CEO of nootropic startup HVMN (pronounced "human") said the company's supplements had the potential to unlock the "next-level thinking" key to humanity's evolution. "In a way, it's almost arming humanity against artificial intelligence and robots," Geoffrey Woo told Bloomberg.
Much of the research on nootropics has been conducted on mice, and while some studies have found short-term benefits, there is no evidence that smart drugs improve thinking or productivity over the long run.
"There's a sizable demand, but the hype around efficacy far exceeds available evidence," Murali Doraiswamy, who has led several trials of cognitive enhancers at Duke University Health System, told the Washington Post.
But the believers believe. To test its claims, HVMN commissioned a randomized, double-blind, and placebo-controlled clinical trial of the company's product SPRINT in collaboration with Maastricht University in the Netherlands. The results were not as promising as they'd hoped.
"In healthy young students, caffeine improves memory performance and sensorimotor speed, whereas SPRINT does not affect the cognitive performance at the dose tested," the study concluded.

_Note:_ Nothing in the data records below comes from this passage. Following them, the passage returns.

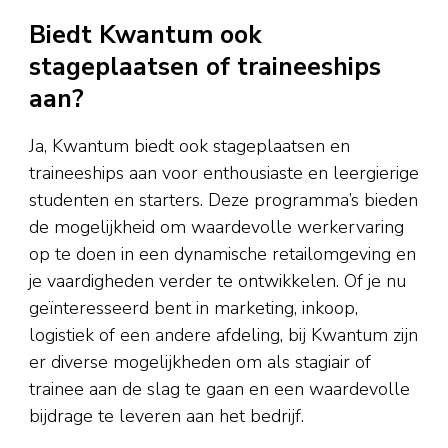
Biedt Kwantum ook
stageplaatsen of traineeships
aan?
Ja, Kwantum biedt ook stageplaatsen en
traineeships aan voor enthousiaste en leergierige
studenten en starters. Deze programma’s bieden
de mogelijkheid om waardevolle werkervaring
op te doen in een dynamische retailomgeving en
je vaardigheden verder te ontwikkelen. Of je nu
geïnteresseerd bent in marketing, inkoop,
logistiek of een andere afdeling, bij Kwantum zijn
er diverse mogelijkheden om als stagiair of
trainee aan de slag te gaan en een waardevolle
bijdrage te leveren aan het bedrijf.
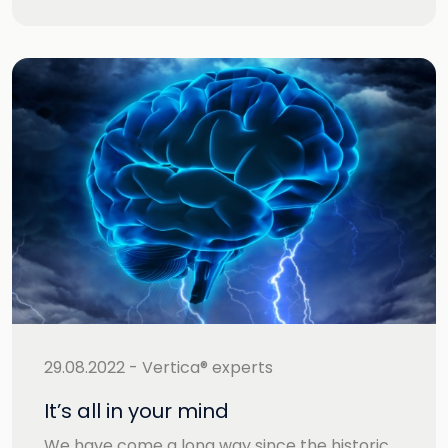
29.08.2022 - Vertica® experts
It’s all in your mind
We have come a long way since the historic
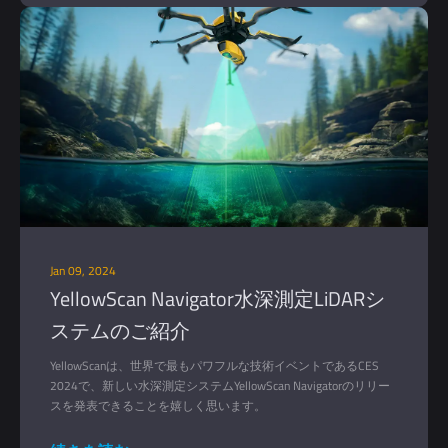
Jan 09, 2024
YellowScan Navigator水深測定LiDARシ
ステムのご紹介
YellowScanは、世界で最もパワフルな技術イベントであるCES
2024で、新しい水深測定システムYellowScan Navigatorのリリー
スを発表できることを嬉しく思います。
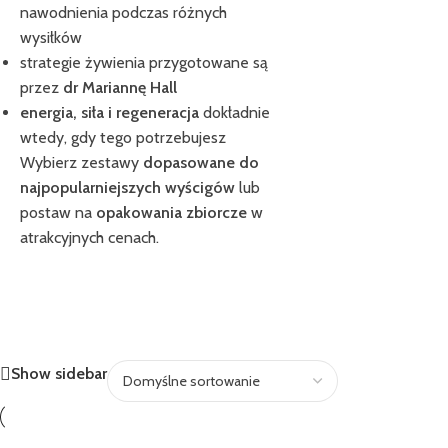
nawodnienia podczas różnych
wysiłków
strategie żywienia przygotowane są
przez
dr Mariannę Hall
energia, siła i regeneracja
dokładnie
wtedy, gdy tego potrzebujesz
Wybierz zestawy
dopasowane do
najpopularniejszych wyścigów
lub
postaw na
opakowania zbiorcze
w
atrakcyjnych cenach.
Show sidebar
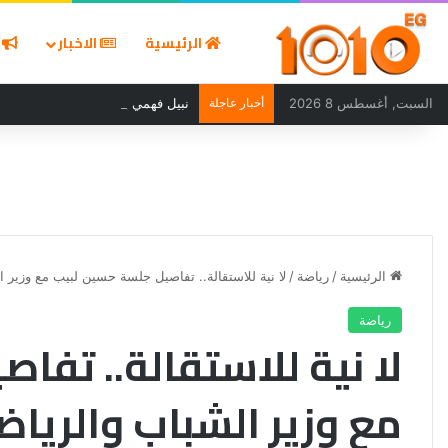
الرئيسية
الاخبار
ا
السبت, أغسطس 8 2026
أخبار عاجلة
نبيل فهمي يدين استهداف ناقلة نفط
الرئيسية
/
رياضة
/
لا نية للاستقالة.. تفاصيل جلسة حسين لبيب مع وزير ا
رياضة
لا نية للاستقالة.. تفا
مع وزير الشباب والرياض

Because they don't claim to prevent, cure, or diagnose disease, smart drug supplements are not regulated by the U.S. Food and Drug Administration. When they do make such claims about brain function, they get into hot water.
In 2017, The Federal Trade Commission and New York's attorney general charged Wisconsin-based Quincy Bioscience, manufacturer of the product Prevagen, with fraud for making "false and unsubstantiated claims that the product improves memory, provides cognitive benefits, and is clinically shown to work."
For a Better Brain, Go Back to Basics
Eat well, exercise, sleep. And drink a cup of coffee.
The most popular and widely used nootropic is caffeine. We just don't call our Starbucks habit biohacking.
Volumes of research shows that at low doses, caffeine increases alertness and performance on attention tasks. But at high doses, as any coffee lover knows, caffeine can cause increased anxiety, restlessness, and insomnia.
Enter tea. In addition to caffeine, tea also contains the amino acid l-theanine, which studies show mitigates the negative effects of caffeine such as anxiety, elevated blood pressure, and poor sleep.
There is no magic bullet for a better brain. Womp womp.
I confess: I began research on this article wanting to believe in the power of smart drugs and nootropics. I was ready to Amazon Prime the best of the bunch. But like getting that hot bod and big bucks, a better brain takes discipline and hard work.
"[There are] no randomized, controlled trials in human beings that show that these nootropics have any benefits above and beyond what we would see if someone were to follow a healthy diet and maintain regular exercise," Dr. Candy Tsourounis, a professor of clinical pharmacy at the University of California, San Francisco, told CNBC.
The best way to "optimize" the brain in this case, is not a sexy packaged supplement but a simple, old-fashioned piece of folk wisdom: Use it or lose it.